TASK DIRECTIONS - Show the lines of the material that contain the word "header".
::: EXTRACTED DATA :::
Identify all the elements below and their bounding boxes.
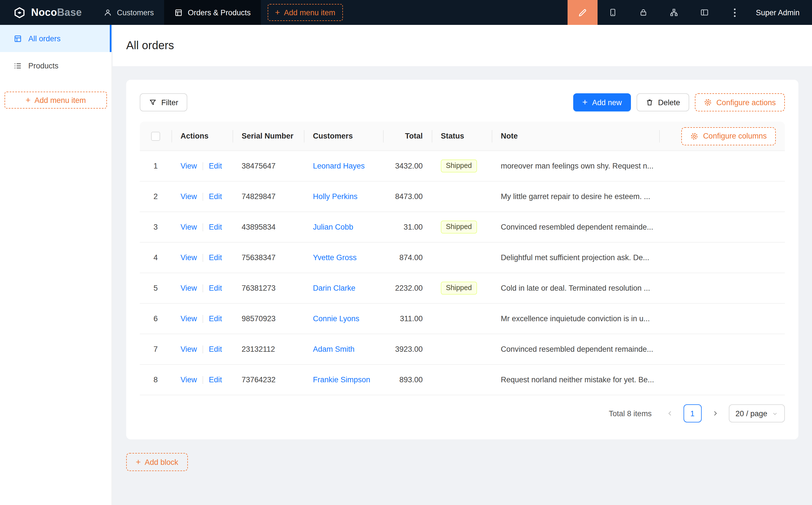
sidebar-item-all-orders[interactable]: All orders [0,25,112,52]
total-cell: 8473.00 [383,192,432,201]
header-actions: Super Admin [567,0,812,25]
sidebar: All orders Products + Add menu item [0,25,112,505]
sidebar-item-products[interactable]: Products [0,52,112,79]
orders-icon [174,8,183,17]
configure-columns-label: Configure columns [703,132,767,140]
edit-link[interactable]: Edit [209,192,222,201]
edit-link[interactable]: Edit [209,284,222,292]
view-link[interactable]: View [180,314,197,323]
ui-editor-button[interactable] [567,0,597,25]
gear-icon [704,99,712,106]
table-header-row: Actions Serial Number Customers Total St… [140,122,785,151]
column-header-status: Status [432,132,492,140]
more-button[interactable] [719,0,750,25]
plus-icon: + [25,96,30,104]
pagination-prev-button[interactable] [661,404,679,423]
logo-icon [12,5,27,19]
customer-link[interactable]: Julian Cobb [313,223,354,231]
user-menu[interactable]: Super Admin [750,0,812,25]
configure-actions-label: Configure actions [716,98,776,107]
view-link[interactable]: View [180,254,197,262]
customer-link[interactable]: Darin Clarke [313,284,355,292]
edit-link[interactable]: Edit [209,254,222,262]
logo[interactable]: NocoBase [0,0,93,25]
edit-link[interactable]: Edit [209,314,222,323]
edit-link[interactable]: Edit [209,223,222,231]
table-row: 5 View Edit 76381273 Darin Clarke 2232.0… [140,273,785,304]
view-link[interactable]: View [180,162,197,170]
layout-icon [700,8,709,17]
action-divider [202,376,203,384]
total-cell: 3923.00 [383,345,432,353]
lock-button[interactable] [628,0,658,25]
nav-item-orders-products[interactable]: Orders & Products [164,0,261,25]
customer-link[interactable]: Frankie Simpson [313,375,370,384]
table-row: 1 View Edit 38475647 Leonard Hayes 3432.… [140,151,785,182]
row-index: 6 [153,314,158,323]
serial-number-cell: 76381273 [233,284,304,292]
filter-button[interactable]: Filter [140,93,187,112]
configure-columns-button[interactable]: Configure columns [682,127,776,145]
view-link[interactable]: View [180,284,197,292]
column-header-customers: Customers [304,132,383,140]
customers-icon [103,8,112,17]
layout-button[interactable] [689,0,719,25]
page-header: All orders [113,25,812,66]
page-size-value: 20 / page [735,409,767,417]
pagination-total: Total 8 items [609,409,652,417]
total-cell: 2232.00 [383,284,432,292]
plus-icon: + [582,98,588,107]
next-icon [711,410,718,417]
customer-link[interactable]: Leonard Hayes [313,162,365,170]
add-new-label: Add new [592,98,622,107]
action-divider [202,315,203,323]
highlighter-icon [577,8,587,17]
row-index: 2 [153,192,158,201]
total-cell: 31.00 [383,223,432,231]
api-button[interactable] [658,0,689,25]
all-orders-icon [14,34,22,43]
nav-item-customers[interactable]: Customers [93,0,164,25]
sidebar-item-label: All orders [28,34,60,43]
add-block-label: Add block [145,458,178,466]
configure-actions-button[interactable]: Configure actions [695,93,785,112]
select-all-checkbox[interactable] [151,132,160,141]
table-row: 7 View Edit 23132112 Adam Smith 3923.00 … [140,334,785,365]
serial-number-cell: 98570923 [233,314,304,323]
add-menu-item-button-header[interactable]: + Add menu item [268,4,343,21]
column-header-note: Note [492,132,659,140]
action-divider [202,254,203,262]
customer-link[interactable]: Holly Perkins [313,192,358,201]
edit-link[interactable]: Edit [209,345,222,353]
add-new-button[interactable]: + Add new [573,93,631,112]
delete-button[interactable]: Delete [637,93,689,112]
row-index: 8 [153,375,158,384]
pagination-page-1[interactable]: 1 [683,404,701,423]
edit-link[interactable]: Edit [209,162,222,170]
lock-icon [639,8,648,17]
row-index: 3 [153,223,158,231]
add-block-button[interactable]: + Add block [126,453,188,471]
total-cell: 893.00 [383,375,432,384]
note-cell: Convinced resembled dependent remainde..… [492,345,659,353]
page-title: All orders [126,39,174,52]
gear-icon [691,132,698,140]
view-link[interactable]: View [180,375,197,384]
view-link[interactable]: View [180,345,197,353]
mobile-preview-button[interactable] [597,0,628,25]
customer-link[interactable]: Connie Lyons [313,314,359,323]
serial-number-cell: 74829847 [233,192,304,201]
view-link[interactable]: View [180,223,197,231]
add-menu-item-label: Add menu item [34,96,86,104]
add-menu-item-button-sidebar[interactable]: + Add menu item [5,92,107,109]
orders-table: Actions Serial Number Customers Total St… [140,122,785,395]
page-size-select[interactable]: 20 / page [728,404,785,423]
customer-link[interactable]: Yvette Gross [313,254,357,262]
column-header-actions: Actions [171,132,233,140]
edit-link[interactable]: Edit [209,375,222,384]
mobile-icon [608,8,617,17]
customer-link[interactable]: Adam Smith [313,345,355,353]
view-link[interactable]: View [180,192,197,201]
table-toolbar: Filter + Add new Delete [140,93,785,112]
pagination-next-button[interactable] [706,404,724,423]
:::
ANSWER TO THE EXERCISE -
header-actions: Super Admin [567,0,812,25]
table-header-row: Actions Serial Number Customers Total St… [140,122,785,151]
column-header-status: Status [432,132,492,140]
column-header-customers: Customers [304,132,383,140]
page-header: All orders [113,25,812,66]
add-menu-item-button-header[interactable]: + Add menu item [268,4,343,21]
column-header-note: Note [492,132,659,140]
column-header-actions: Actions [171,132,233,140]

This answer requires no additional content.